We saw a spike in the memory usage in one of the cluster search heads. This spike stayed for around 12 hours. When looking and comparing splunkd.log from all search heads, the impacted search head had something different. The warning in splunkd.log looks something like this:
Spent 10777ms reaping search artifacts in /opt/splunk/var/run/splunk/dispatch
Can anyone help me find out if the above would cause an excessive use of memory?
I ran across the same error.
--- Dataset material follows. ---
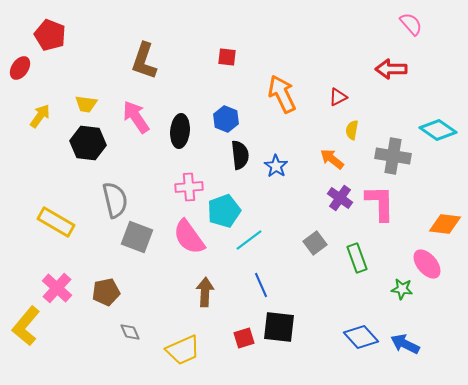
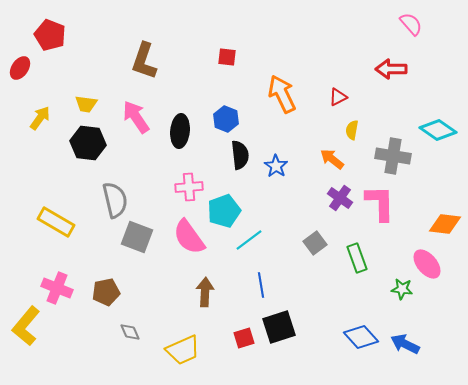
yellow arrow at (40, 116): moved 2 px down
blue line at (261, 285): rotated 15 degrees clockwise
pink cross at (57, 288): rotated 20 degrees counterclockwise
black square at (279, 327): rotated 24 degrees counterclockwise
I believe it is related to an incomplete (timed out) bundle push.
Error
cluster-master : (/opt/splunk/var/log/splunk)
splunk $ grep -i bundle splunkd.log
04-27-2018 16:05:30.747 +0000 WARN PeriodicReapingTimeout - Spent 18915ms reaping replicated bundles in $SPLUNK_HOME/var/run/searchpeers
04-27-2018 19:03:23.439 +0000 WARN PeriodicReapingTimeout - Spent 11606ms reaping replicated bundles in $SPLUNK_HOME/var/run/searchpeers
04-27-2018 19:03:56.354 +0000 WARN PeriodicReapingTimeout - Spent 14195ms reaping replicated bundles in $SPLUNK_HOME/var/run/searchpeers
Doing the following (on the Cluster Master) resolved it:
Restart CM
splunk enable maintenance-mode
(Optional: splunk show maintenance-mode)
splunk restart
splunk disable maintenance-mode
Rolling Restart & Confirm
splunk rolling-restart cluster-peers
Wait 30 mins. (Time depends on the amount of indexers - this environment has 18)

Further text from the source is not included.